Now you’re thinking, “oh geez, she wants me to eat tofu.” Here’s the deal with tofu – it’s awesome. People complain that it doesn’t taste like anything and I have to say that I agree, but that’s why it’s awesome – you can make it taste however you’d like! The possibilities are endless! The following recipe is one that I use for folks who don’t like tofu – they like THIS tofu. I’m telling you, give it a go and you won’t be disappointed!
Salad
(what just so happened to be ready to pick from the garden and other ingredients that were in the fridge)
- Spinach
- Green leaf lettuce
- Red Russian kale
- Rainbow chard
- Garlic chives
- LOTS of fresh herbs, which included cilantro, basil, dill, parsley, chives and garlic chives. Seriously, add a ton. Consider these a main ingredient.
- Homegrown sprouts
- Tomatoes
- Yellow pepper
- 10 - 12 oz. creamy natural peanut butter (I just eyeball this - use almost a whole jar, but not quite)
- 1/2 cup water
- 1/4 cup white vinegar
- 1/4 cup rice vinegar
- 1/8 cup tamari (wheat-free if you're gluten intolerant)
- 2 garlic cloves
- 1 - 2 inch piece of ginger, peeled
- 1 tsp honey
- 1 lime, juice from
- 1/2 tsp sea salt
- Place all ingredients in a blender and blend to a smooth consistency.
- This makes enough dressing for 2 or 3 salads, but don’t go light on the dressing. Most dressings use oil for the base, but this one uses water, so use a little more than you might normally use. I should also note that this is a dressing, not a sauce. A traditional peanut sauce would need less vinegar and more peanut butter for a more intense peanut flavor.

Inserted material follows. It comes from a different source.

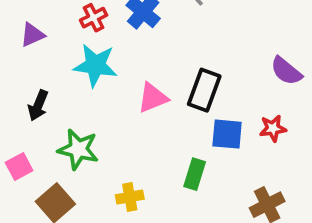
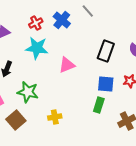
black rectangle: (204, 90) -> (106, 51), moved
green rectangle: (195, 174) -> (99, 105), moved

- Store in the fridge for up to 2 weeks.
- 14 oz. block of extra firm organic, non-GMO tofu
- 1/3 cup nutritional yeast
- 2 tbsp coconut oil
- 1 tbsp tamari (wheat-free if you're gluten intolerant)
- Drain the tofu, but then press it firmly between two towels in order to remove any excess water. I like to fold it between a clean kitchen towel and place it on the counter with a heavy object on top such as a pan filled with water. This helps to press out any excess liquid, which is key to making good tofu. The longer you allow it to drain, the better, but do a minimum of 10 minutes.
- Dice tofu into 1/2″ cubes and toss with the nutritional yeast till evenly coated.
- Plan 2 Tbsp coconut oil into a hot pan over medium-low heat. Add the tofu and saute till all of the water has evaporated from the tofu and the tofu begins to brown in the pan, usually 10-15 minutes. If it starts to stick quick a bit, then it’s done.
- While the pan is still hot, evenly pour the tamari onto the tofu and stir.
- Remove from heat and allow to cool for 5 or 10 minutes before adding to salad and tossing with dressing.
- This can stand alone as a dish rather than be added to the salad.